In a word, every created or finite being may be regarded as matter or as spirit, according as it is accounted for by its external relations, as the reasons for what happen in it are to be found elsewhere than in its own explicit activity, or according as it shows clearly in itself the reasons for its own modifications, and also accounts for changes occurring in other beings. The externally conditioned is matter; the internally conditioned, the self-explanatory, is self-active, or spirit. Since all external relations are finally dependent on organic; since the ultimate source of all explanation must be that which is its own reason; since the ultimate source of all activity must be that which is self-active,—the final reason or source of matter is spirit.
[CHAPTER VIII.]
MATERIAL PHENOMENA AND THEIR REALITY.
We have seen the necessity and nature of matter as deductions from the fundamental principles of Leibniz.

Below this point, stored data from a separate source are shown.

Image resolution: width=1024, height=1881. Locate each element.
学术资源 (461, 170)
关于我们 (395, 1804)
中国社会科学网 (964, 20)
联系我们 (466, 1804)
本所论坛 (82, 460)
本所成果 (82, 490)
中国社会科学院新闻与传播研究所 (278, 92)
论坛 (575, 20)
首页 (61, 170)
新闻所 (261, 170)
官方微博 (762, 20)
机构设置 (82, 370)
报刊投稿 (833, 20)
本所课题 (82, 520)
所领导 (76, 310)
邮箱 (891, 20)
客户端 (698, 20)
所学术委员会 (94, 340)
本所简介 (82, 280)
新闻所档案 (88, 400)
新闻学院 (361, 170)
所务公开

We have seen that matter is a phenomenon or manifestation of spirit in an imperfect and confused way. But why should it appear as moving, as extended, as resisting, as having cohesion, with all the concrete qualities which always mark it? Is there any connection between these particular properties of matter as physical, and its “metaphysical” or ideal character? These are the questions which now occupy us. Stated more definitely, they take the following form: Is there any essential connection between the properties of matter as a metaphysical element, and its properties as a sensible fact of experience? Leibniz holds that there is. He does not, indeed, explicitly take the ground that we can deduce a priori all the characteristics of matter as a fact of actual experience from its rational notion, but he thinks we can find a certain analogy between the two, that the sensible qualities are images or reflexes of the spiritual qualities, witnessing, so far as possible, to their origin in pure energy.